Run MPI with containers
Simple test
Simple container with ucx and openmpi.
Bootstrap: docker
From: debian:trixie
%environment
export LD_LIBRARY_PATH=/usr/local/lib
%post
apt-get update && apt-get install -y build-essential wget rdma-core libibverbs-dev
wget https://github.com/openucx/ucx/releases/download/v1.18.1/ucx-1.18.1.tar.gz
tar xzf ucx-1.18.1.tar.gz
cd ucx-1.18.1
mkdir build
cd build
../configure --prefix=/opt/
make -j4
make install
cd ..
export OPENMPI_VERSION="4.1.6"
export OPENMPI_MAJOR_VERSION="v4.1"
export OPENMPI_MAKE_OPTIONS="-j4"
mkdir -p /openmpi-src
cd /openmpi-src
wget https://download.open-mpi.org/release/open-mpi/${OPENMPI_MAJOR_VERSION}/openmpi-${OPENMPI_VERSION}.tar.gz \
&& tar xfz openmpi-${OPENMPI_VERSION}.tar.gz
cd openmpi-${OPENMPI_VERSION} && ./configure --with-ucx=/opt --without-verbs
make all ${OPENMPI_MAKE_OPTIONS}
make install
cd /
rm -rf /openmpi-src
To build it:
singularity build -f openmpitest.sif openmpi.def
Then we compile an MPI application inside the container. For example osu-benchmarks.
wget https://mvapich.cse.ohio-state.edu/download/mvapich/osu-micro-benchmarks-7.5-1.tar.gz
tar -xvf osu-micro-benchmarks-7.5-1.tar.gz
singularity shell openmpitest.sif
cd osu-micro-benchmarks-7.5-1
./configure CC=/usr/local/bin/mpicc CXX=/usr/local/bin/mpicxx --prefix=/scratch/$USER/osu_install
make install
Then you can use the following job:
#!/bin/bash
#SBATCH -N 2
#SBATCH -n 2
#SBATCH -o mpi-%j.out
#SBATCH -e mpi-%j.err
module purge
module load singularityce
module load openmpi
export PMIX_MCA_psec=native
export PMIX_MCA_gds=^ds12
export SINGULARITY_BINDPATH=/scratch
srun --mpi=pmix singularity run openmpitest.sif /scratch/$user/osu-install/libexec/osu-micro-benchmarks/mpi/collective/osu_alltoall
Some possible errors
if the option --mpi=mpix
is not used, you will have the following error:
[dna067:2560172] OPAL ERROR: Unreachable in file pmix3x_client.c at line 111
--------------------------------------------------------------------------
The application appears to have been direct launched using "srun",
but OMPI was not built with SLURM's PMI support and therefore cannot
execute. There are several options for building PMI support under
SLURM, depending upon the SLURM version you are using:
version 16.05 or later: you can use SLURM's PMIx support. This
requires that you configure and build SLURM --with-pmix.

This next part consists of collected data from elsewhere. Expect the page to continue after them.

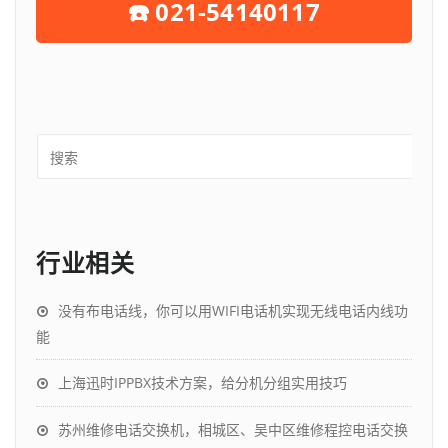
☎️ 021-54140117
行业相关
没有布电话线，你可以用WIFI电话机实现无线电话内线功
能
上海迅时IPPBX技术方案，给分机分组实用技巧
苏州维修电话交换机，相城区、吴中区维修程控电话交换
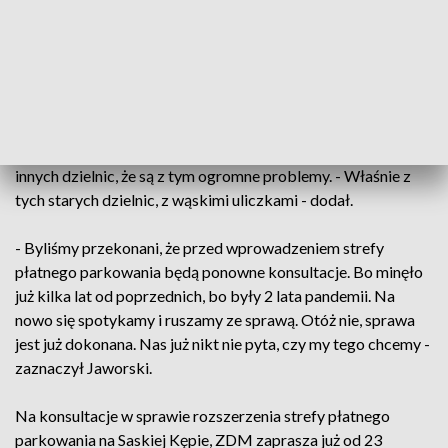
Przypomniał, że Saska Kępa to krótkie małe uliczki. -
Abonament zwykły 30-złotowy obejmuje okolicę 150
metrów od miejsca zamieszkania. Czyli znowu
prawdopodobnie mieszkaniec i tak nie znajdzie miejsca
parkingowego, mimo że ma to być wydzielone - powiedział
Grzegorz Jaworski. Zaznaczył też, że mają informacje z
innych dzielnic, że są z tym ogromne problemy. - Właśnie z
tych starych dzielnic, z wąskimi uliczkami - dodał.
- Byliśmy przekonani, że przed wprowadzeniem strefy
płatnego parkowania będą ponowne konsultacje. Bo minęło
już kilka lat od poprzednich, bo były 2 lata pandemii. Na
nowo się spotykamy i ruszamy ze sprawą. Otóż nie, sprawa
jest już dokonana. Nas już nikt nie pyta, czy my tego chcemy -
zaznaczył Jaworski.
Na konsultacje w sprawie rozszerzenia strefy płatnego
parkowania na Saskiej Kępie, ZDM zaprasza już od 23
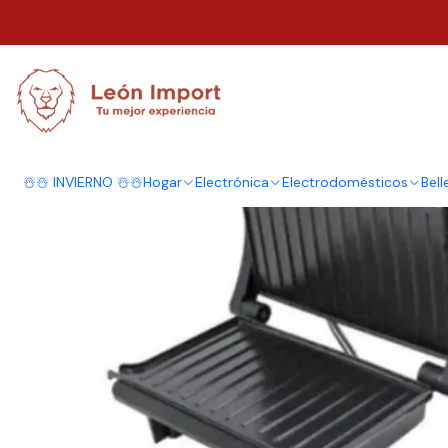
Inicio
Hogar
Cocina
Electrodomésticos
Grill De Carnes Vegetales E
☃️☃️ INVIERNO ☃️☃️
Hogar
Electrónica
Electrodomésticos
Bell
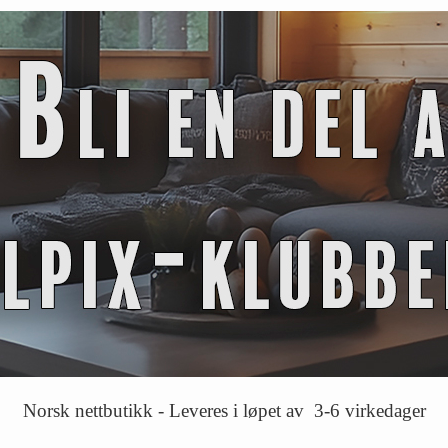
Norsk nettbutikk - Leveres i løpet av 3-6 virkedager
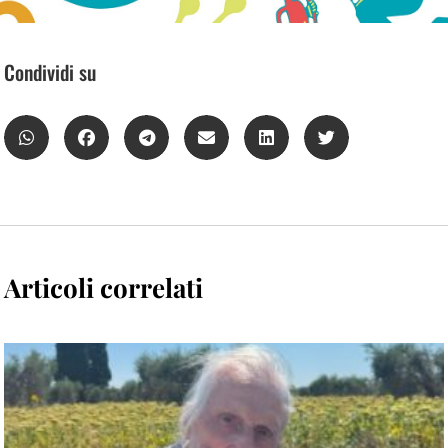
Condividi su
Articoli correlati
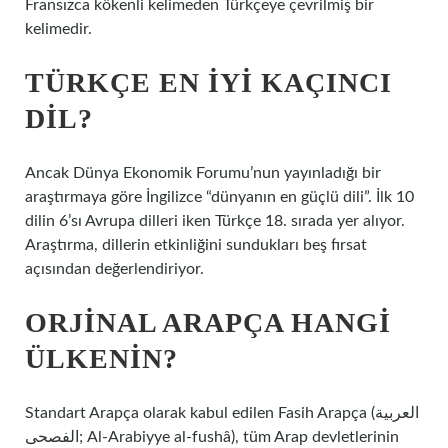
Fransızca kökenli kelimeden Türkçeye çevrilmiş bir
kelimedir.
TÜRKÇE EN IYI KAÇINCI
DIL?
Ancak Dünya Ekonomik Forumu’nun yayınladığı bir
araştırmaya göre İngilizce “dünyanın en güçlü dili”. İlk 10
dilin 6’sı Avrupa dilleri iken Türkçe 18. sırada yer alıyor.
Araştırma, dillerin etkinliğini sundukları beş fırsat
açısından değerlendiriyor.
ORJINAL ARAPÇA HANGI
ÜLKENIN?
Standart Arapça olarak kabul edilen Fasih Arapça (العربية
الفصحى; Al-Arabiyye al-fushâ), tüm Arap devletlerinin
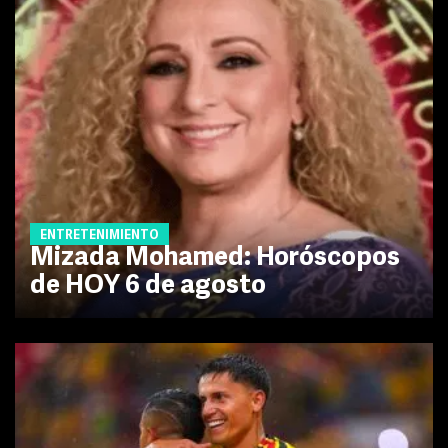
ENTRETENIMIENTO
Mizada Mohamed: Horóscopos
de HOY 6 de agosto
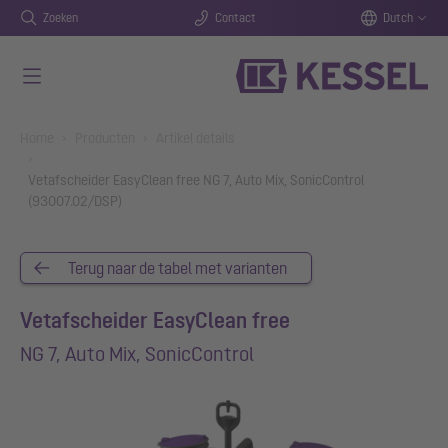
Zoeken
Contact
Dutch
Naar de hoofdinhoud gaan
You are here:
Home
Producten
Artikel details
Vetafscheider EasyClean free NG 7, Auto Mix, SonicControl
(93007.02/DSP)
Terug naar de tabel met varianten
Vetafscheider EasyClean free
NG 7, Auto Mix, SonicControl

Versions earlier than 16.05: you must use either SLURM's PMI-1 or
PMI-2 support. SLURM builds PMI-1 by default, or you can manually
install PMI-2. You must then build Open MPI using --with-pmi pointing
to the SLURM PMI library location.
Please configure as appropriate and try again.

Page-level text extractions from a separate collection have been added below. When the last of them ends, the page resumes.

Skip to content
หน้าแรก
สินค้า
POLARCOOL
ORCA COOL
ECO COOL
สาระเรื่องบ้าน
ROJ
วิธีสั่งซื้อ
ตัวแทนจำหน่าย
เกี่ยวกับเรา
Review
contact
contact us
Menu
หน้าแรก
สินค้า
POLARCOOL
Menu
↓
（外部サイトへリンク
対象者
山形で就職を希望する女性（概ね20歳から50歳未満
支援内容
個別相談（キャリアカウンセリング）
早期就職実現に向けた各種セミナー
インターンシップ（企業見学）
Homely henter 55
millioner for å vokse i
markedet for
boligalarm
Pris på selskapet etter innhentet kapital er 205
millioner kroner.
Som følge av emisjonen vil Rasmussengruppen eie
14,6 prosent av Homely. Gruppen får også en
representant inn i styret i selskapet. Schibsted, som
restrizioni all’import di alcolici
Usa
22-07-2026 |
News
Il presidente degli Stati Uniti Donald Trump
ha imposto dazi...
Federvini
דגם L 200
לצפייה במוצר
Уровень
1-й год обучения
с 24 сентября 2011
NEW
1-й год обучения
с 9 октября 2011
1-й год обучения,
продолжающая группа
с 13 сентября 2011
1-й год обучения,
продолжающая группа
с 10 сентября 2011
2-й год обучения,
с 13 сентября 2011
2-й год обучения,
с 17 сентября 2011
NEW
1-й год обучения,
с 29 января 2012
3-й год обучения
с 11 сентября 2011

By default it uses PMI2 to launch the process but the OpenMPI on the container does not have support for it. From OpenMPI 3.1.0 PMIx is included by default.
Psec error
You can also have this error:
A requested component was not found, or was unable to be opened. This
means that this component is either not installed or is unable to be
used on your system (e.g., sometimes this means that shared libraries
that the component requires are unable to be found/loaded). Note that
PMIX stopped checking at the first component that it did not find.
Host: dna075
Framework: psec
Component: munge
Here, the application will run. This is related to the PMIX_SECURITY_MODE. When srun
is executed, it will setup previous variable to: munge,native
. Which means that munge protocol will be used for authentication.

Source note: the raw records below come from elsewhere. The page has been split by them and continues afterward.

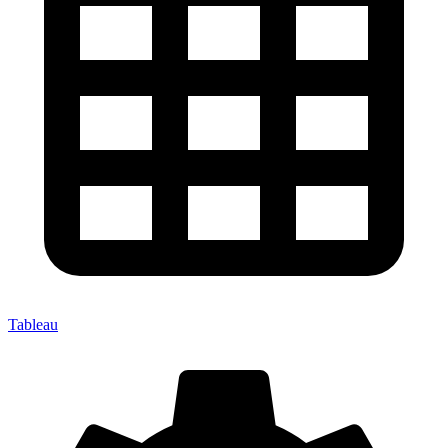
Tableau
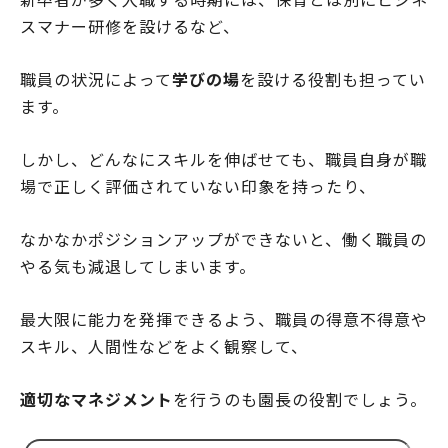
スマナー研修を設けるなど、
職員の状況によって
学びの場
を設ける役割も担ってい
ます。
しかし、どんなにスキルを伸ばせても、職員自身が職
場で正しく評価されていない印象を持ったり、
なかなかポジションアップができないと、働く職員の
やる気も減退してしまいます。
最大限に能力を発揮できるよう、職員の得意不得意や
スキル、人間性などをよく観察して、
適切なマネジメント
を行うのも園長の役割でしょう。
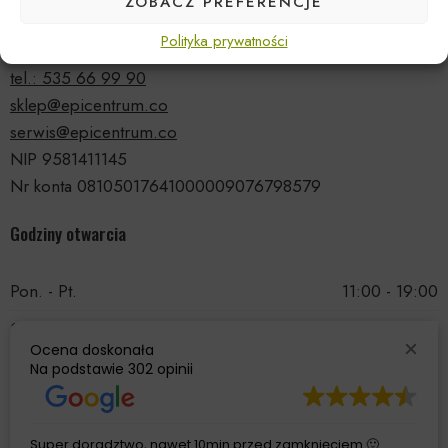
ZOBACZ PREFERENCJE
ul. Druskiennicka 20a
Polityka prywatności
81-531 Gdynia
tel.: 535 66 99 90
sklep@epicentrum.co
serwis@epicentrum.co
NIP 9581411145
Nr konta 08105017641000009076798579
Godziny otwarcia
Pon. - Pt.
11:00 - 19:00
Sobota
11:00 - 15:00
Ocena doskonała
Niedziela
Nieczynne
Na podstawie
302 opinii
Super doradztwo, nawet 10min przed zamknięciem 🙂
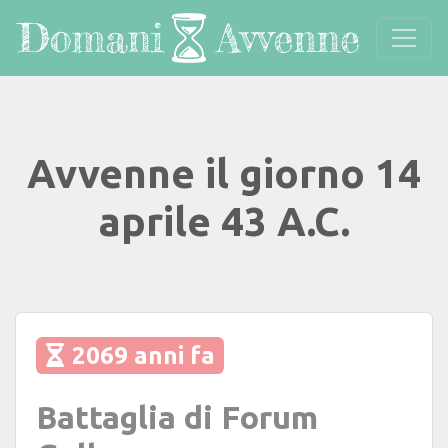
Avvenne il giorno 14
aprile 43 A.C.
2069 anni fa
Battaglia di Forum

As the PMIx library on the container (client side) does not have that component, it will failed but it will then use the native
component. You can read here for more explanations. You have to use export PMIX_MCA_psec=native
to avoid this message.
gds error
You can also see this error:
[dna075:373342] PMIX ERROR: ERROR in file gds_ds12_lock_pthread.c at line 168
This is an OpenPMIx bug related to the 'Generalized DataStore for storing job-level and other data' component. You can blacklist it by setting: export PMIX_MCA_gds=^ds12
.
This is fixed in OpenMPI 5
Running OpenMPI 5.0
This works, there is no any compatibilty problem with the host version. If you want to test, set the version of OpenMPI to 5.0.7
. Other versions have problems to compile.